欧州統合問題研究会(座長 糠沢専務理事)/2月27日
欧州統合問題研究会では、大谷良雄一橋大学法学部教授よりEUの構造について法的側面から説明を聞くとともに懇談した。
昨年6月の欧州首脳理事会においてアムステルダム条約が採択された。同条約は昨年10月に署名され、現在各加盟国が批准に向けた国内手続を進めている。批准されればマーストリヒト条約に代わる新たなEUの法的枠組となる。
従来から3共同体(ECSC,EC,EURATOM)に関する事項についてはそれぞれの設立条約上の規定が直接加盟国領域内の人・財物に適用され、紛争が生じた場合、各国の国内裁判所ではなく欧州共同体裁判所が管轄権を行使してきた。すなわち3共同体は独自の法人格を有し、加盟国の国家主権は制限されてきたということである(以下これを「欧州共同体法秩序」と称する)。
現行のマーストリヒト条約もこの点を踏襲した上で、以下の3点を基軸に構成されている。

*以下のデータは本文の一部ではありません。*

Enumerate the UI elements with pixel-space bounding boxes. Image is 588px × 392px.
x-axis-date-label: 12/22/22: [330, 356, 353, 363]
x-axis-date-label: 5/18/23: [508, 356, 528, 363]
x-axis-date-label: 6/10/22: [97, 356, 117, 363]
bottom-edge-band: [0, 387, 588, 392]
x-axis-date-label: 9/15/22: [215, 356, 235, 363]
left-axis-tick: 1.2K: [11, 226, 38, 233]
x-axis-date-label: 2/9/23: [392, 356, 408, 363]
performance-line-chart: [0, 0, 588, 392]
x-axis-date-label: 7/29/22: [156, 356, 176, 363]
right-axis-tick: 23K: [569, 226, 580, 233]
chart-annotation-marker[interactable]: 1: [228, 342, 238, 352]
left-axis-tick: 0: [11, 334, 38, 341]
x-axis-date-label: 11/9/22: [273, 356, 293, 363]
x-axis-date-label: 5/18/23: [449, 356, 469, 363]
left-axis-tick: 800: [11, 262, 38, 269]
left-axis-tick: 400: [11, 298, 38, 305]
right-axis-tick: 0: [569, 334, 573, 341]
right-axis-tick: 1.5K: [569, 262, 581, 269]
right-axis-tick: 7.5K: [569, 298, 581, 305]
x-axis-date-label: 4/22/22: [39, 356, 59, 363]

EUは国家連合である。すなわち、欧州共同体法秩序の範疇に含まれない事項については完全に国家主権が維持されるという点で米国のような連邦国家ではない。他方、欧州共同体法秩序の範疇に含まれる事項については各国の国家主権が制限され、共同体法が域内の人・財物を直接拘束するという点で国連のような国際組織とも異なるといえる。
欧州共同体法秩序の範疇において共同体法が国内法に優位するということについては、共同体裁判所の判決を通じて確立している(1964年:コスタ対エネル事件、78年:シーメンタール事件など)。この点、フランス最高行政裁判所は長らく国家主権の優位性を主張してきたが、89年のニコル判決において共同体法の優位性を認めるに至った。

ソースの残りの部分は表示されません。